Barnaby Joyce was first cab off the rank last Thursday, claiming it was Bill Heffernan’s and the Liberals’ fault the vast cancer that is Cubbie Station had gone into administration. Subsequent events reveal that Joyce was just itching to have a go at the Liberals, so the actual issue, in retrospect, was not so important, particularly given Nick Xenophon had said precisely the same thing about Cubbie as Heffernan.

Then on Friday Nick Minchin was careful to make a point of explaining that even if the Government agreed with every single ETS amendment, the Coalition might still reject it.

Minchin’s statement was one of the obvious – except for his emphasis.  Whenever Ian Macfarlane says much the same thing, he makes a point of saying that if the Government agreed to the Coalition amendments, he – and in effect shadow Cabinet – would recommend to the Coalition backbench that they support it.  The words had barely left Minchin’s mouth when the Governmetn started accusing the Coalition of bad faith in negotiating over the CPRS.

And, really, the Coalition is going to be in a terrible pickle if the Government agrees to most of their amendments and the backbench decides that that’s not good enough.  It effectively neuters the Coalition line on the CPRS – that it will be a job destroyer.  The Government can note that it offered to change the CPRS to meet the Coalition’s concerns and still got rebuffed.

The broader point, though, was that Minchin only needed to parrot Ian Macfarlane’s line on the issue and there would have been no opportunity for the Government to redirect attention back to its opponents.

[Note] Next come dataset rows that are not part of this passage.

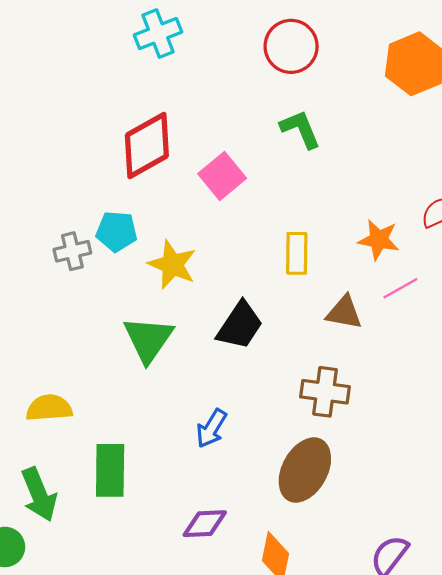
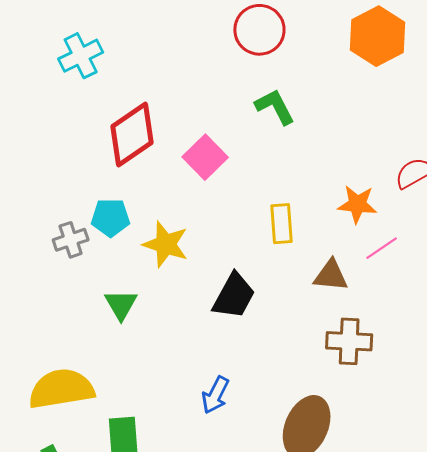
cyan cross: (158, 34) -> (81, 56), moved
green triangle: (148, 339) -> (121, 305), moved, size x0.7
brown cross: (325, 392) -> (349, 341), moved
yellow semicircle: (49, 408) -> (61, 389), size x1.5

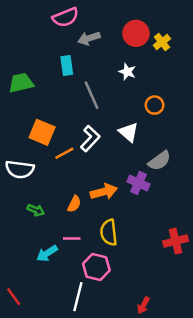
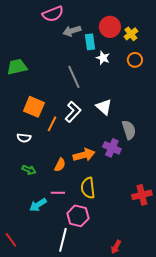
cyan rectangle: (67, 66) -> (90, 42), moved
orange circle: (155, 105) -> (135, 60), moved
orange line: (64, 153) -> (52, 124), turned -35
gray semicircle: (159, 161) -> (129, 130), turned -72
white semicircle: (20, 169) -> (24, 138), moved, size x0.6

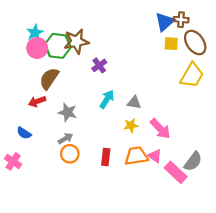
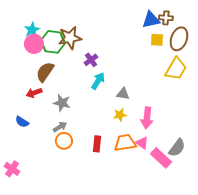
blue triangle: (165, 22) -> (151, 20), turned 30
brown ellipse: (195, 43) -> (179, 39), turned 55
cyan arrow: (107, 99) -> (98, 81), moved
pink arrow: (160, 129) -> (147, 118), turned 50
pink cross: (13, 161) -> (12, 169), moved

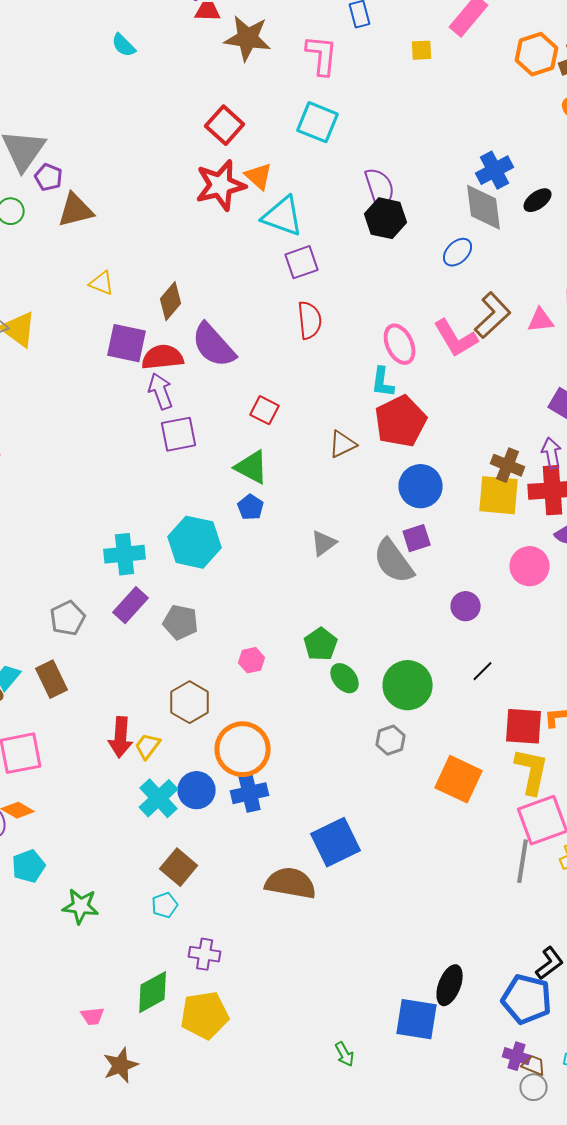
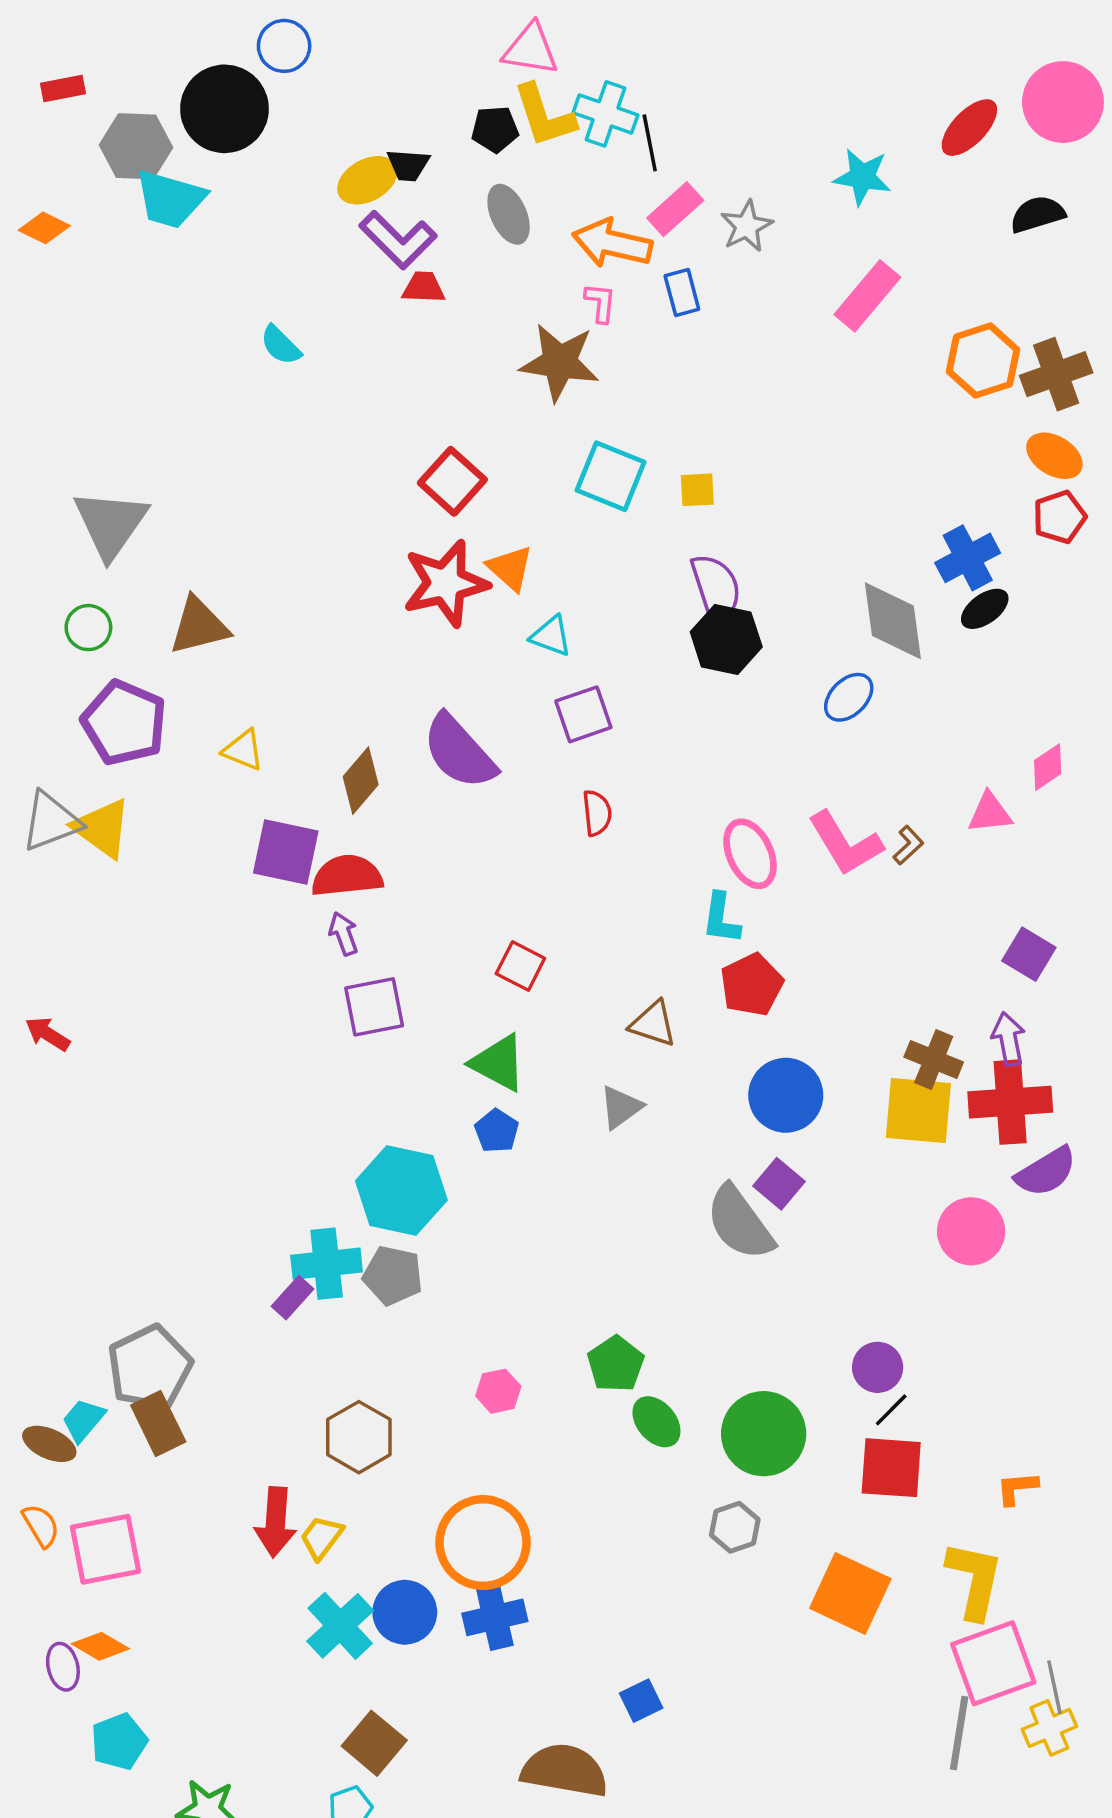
brown star: (248, 38) -> (560, 362), moved
yellow square: (422, 50) -> (697, 490), moved
pink L-shape: (322, 55) -> (600, 303), moved, size x0.6
blue cross: (495, 170) -> (968, 558), moved
purple pentagon: (49, 177) -> (124, 723), moved, size x1.8
cyan triangle: (283, 216) -> (551, 636), size x0.6
brown L-shape: (493, 315) -> (908, 845), moved, size x0.5
red semicircle: (310, 320) -> (597, 813), size x0.7
purple semicircle: (214, 345) -> (459, 752), moved
purple arrow: (161, 391) -> (344, 934), size x0.7
red pentagon: (401, 421) -> (752, 985), size x0.7
brown triangle: (343, 444) -> (653, 1024), turned 44
purple square: (417, 538) -> (779, 1184), turned -32
gray triangle: (324, 543) -> (621, 1107), moved
cyan cross: (125, 554) -> (327, 1264), moved
purple rectangle: (131, 605) -> (293, 1298), size x0.7
purple circle: (466, 606) -> (878, 1367), moved
gray pentagon: (68, 618) -> (150, 1367), moved, size x1.4
gray pentagon: (181, 622) -> (393, 1276), moved
brown hexagon: (190, 702) -> (359, 1437), moved
red square: (524, 726) -> (891, 1468), moved
blue square: (336, 842) -> (641, 1701), size x0.5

Today it got worse.  Glenn Milne apparently wasn’t too busy trawling through Canberra’s gutters and rubbish bins looking for salacious gossip to interview Barnaby Joyce on the future of the Coalition, or lack thereof, with Joyce issuing an extraordinary set of demands that even John Howard could and would never have been able to agree to – in effect silencing any Liberal who criticised the Nationals.

Yet again, the Coalition is refocussing attention on itself, at a point when the Government is rattled and deeply worried about the asylum seeker issue.

There’s a Newspoll out this week and it must surely show some increase in the Coalition’s support, given the Prime Minister’s stumbling on asylum seekers over the last fortnight.  If it doesn’t, the end might come for Malcolm Turnbull sooner rather than later.  Many senior Liberals, some of them former strong supporters, have given up on him.  There’s a growing perception that he is “damaging the brand”.  Everyone knows Joe Hockey doesn’t want the job, but he may not be given the choice if the Liberals decide that emergency amputation is needed to save the party.

Will that fix Barnaby Joyce or the ETS issue?  Nope. But things couldn’t be any worse.